Your answer must be the exact lines from the one holding "рламентарен контрол" through the last line of the records below, with no pictures.
= Beginning of Section =
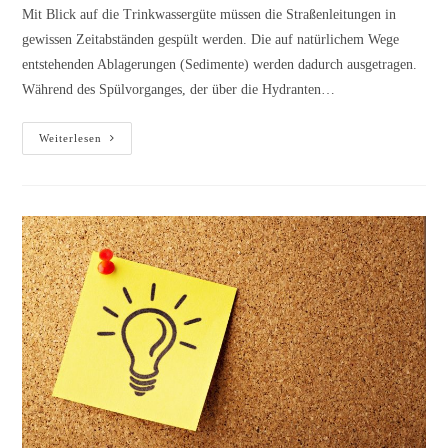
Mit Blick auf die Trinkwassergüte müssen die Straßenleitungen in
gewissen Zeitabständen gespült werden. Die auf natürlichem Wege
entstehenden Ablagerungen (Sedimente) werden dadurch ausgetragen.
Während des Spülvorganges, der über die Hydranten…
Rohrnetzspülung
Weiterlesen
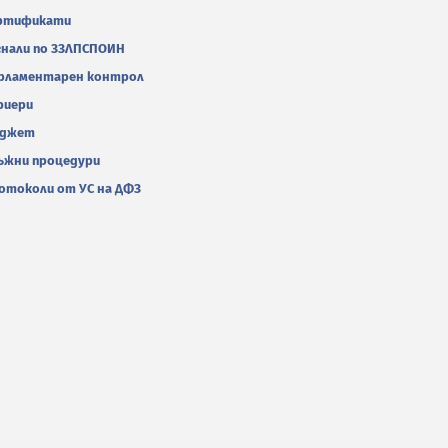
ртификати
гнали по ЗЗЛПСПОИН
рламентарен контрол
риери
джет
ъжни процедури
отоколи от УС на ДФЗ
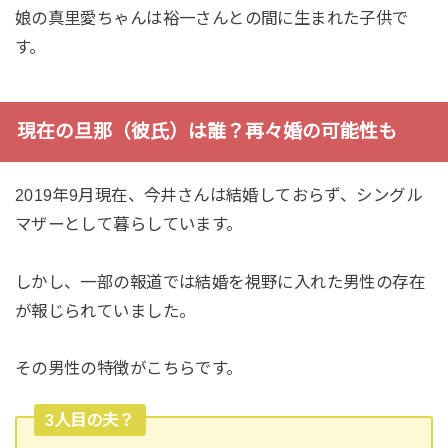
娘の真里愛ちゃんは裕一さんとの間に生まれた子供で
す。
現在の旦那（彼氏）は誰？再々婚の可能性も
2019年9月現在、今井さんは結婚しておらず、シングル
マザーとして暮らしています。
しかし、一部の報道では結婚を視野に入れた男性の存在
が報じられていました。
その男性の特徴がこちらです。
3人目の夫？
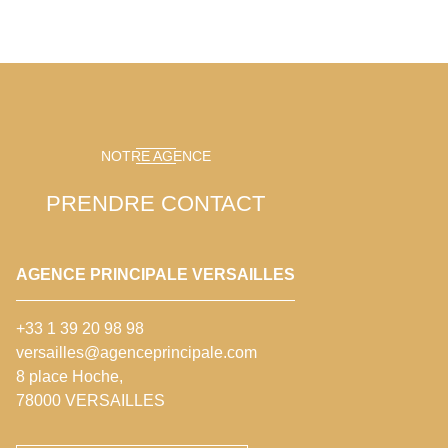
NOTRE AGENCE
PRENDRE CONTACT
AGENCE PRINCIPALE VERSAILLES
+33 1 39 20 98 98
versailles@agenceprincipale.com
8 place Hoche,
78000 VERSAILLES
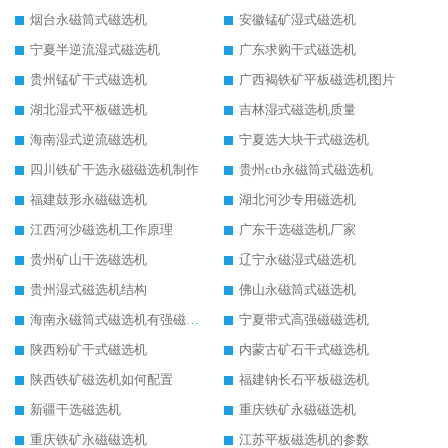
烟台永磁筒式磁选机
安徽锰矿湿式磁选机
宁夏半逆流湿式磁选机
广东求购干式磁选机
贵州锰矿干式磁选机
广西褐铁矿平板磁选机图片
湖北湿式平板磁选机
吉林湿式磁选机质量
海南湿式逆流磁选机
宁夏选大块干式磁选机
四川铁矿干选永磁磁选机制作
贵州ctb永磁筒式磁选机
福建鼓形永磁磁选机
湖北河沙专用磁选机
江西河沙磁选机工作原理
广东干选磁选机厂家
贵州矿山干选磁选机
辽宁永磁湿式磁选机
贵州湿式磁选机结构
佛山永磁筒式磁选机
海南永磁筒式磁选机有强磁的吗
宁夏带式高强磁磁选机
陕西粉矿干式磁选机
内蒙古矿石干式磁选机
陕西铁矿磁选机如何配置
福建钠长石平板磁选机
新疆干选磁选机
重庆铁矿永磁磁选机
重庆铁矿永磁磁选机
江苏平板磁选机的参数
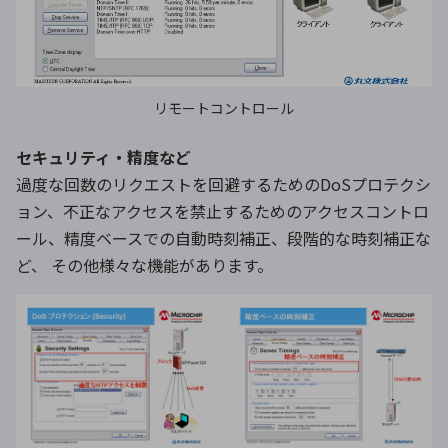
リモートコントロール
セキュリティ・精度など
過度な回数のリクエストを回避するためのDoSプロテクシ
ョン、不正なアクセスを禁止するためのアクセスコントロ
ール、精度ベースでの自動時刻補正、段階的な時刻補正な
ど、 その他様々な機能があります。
= End of Section =
▶ Solution below
рламентарен контрол
риери
джет
ъжни процедури
отоколи от УС на ДФЗ
娘の真里愛ちゃんは裕一さんとの間に生まれた子供で
す。
現在の旦那（彼氏）は誰？再々婚の可能性も
2019年9月現在、今井さんは結婚しておらず、シングル
マザーとして暮らしています。
しかし、一部の報道では結婚を視野に入れた男性の存在
が報じられていました。
その男性の特徴がこちらです。
3人目の夫？
NOTRE AGENCE
PRENDRE CONTACT
AGENCE PRINCIPALE VERSAILLES
+33 1 39 20 98 98
versailles@agenceprincipale.com
8 place Hoche,
78000 VERSAILLES
烟台永磁筒式磁选机
安徽锰矿湿式磁选机
宁夏半逆流湿式磁选机
广东求购干式磁选机
贵州锰矿干式磁选机
广西褐铁矿平板磁选机图片
湖北湿式平板磁选机
吉林湿式磁选机质量
海南湿式逆流磁选机
宁夏选大块干式磁选机
四川铁矿干选永磁磁选机制作
贵州ctb永磁筒式磁选机
福建鼓形永磁磁选机
湖北河沙专用磁选机
江西河沙磁选机工作原理
广东干选磁选机厂家
贵州矿山干选磁选机
辽宁永磁湿式磁选机
贵州湿式磁选机结构
佛山永磁筒式磁选机
海南永磁筒式磁选机有强磁的吗
宁夏带式高强磁磁选机
陕西粉矿干式磁选机
内蒙古矿石干式磁选机
陕西铁矿磁选机如何配置
福建钠长石平板磁选机
新疆干选磁选机
重庆铁矿永磁磁选机
重庆铁矿永磁磁选机
江苏平板磁选机的参数
リモートコントロール
セキュリティ・精度など
過度な回数のリクエストを回避するためのDoSプロテクシ
ョン、不正なアクセスを禁止するためのアクセスコントロ
ール、精度ベースでの自動時刻補正、段階的な時刻補正な
ど、 その他様々な機能があります。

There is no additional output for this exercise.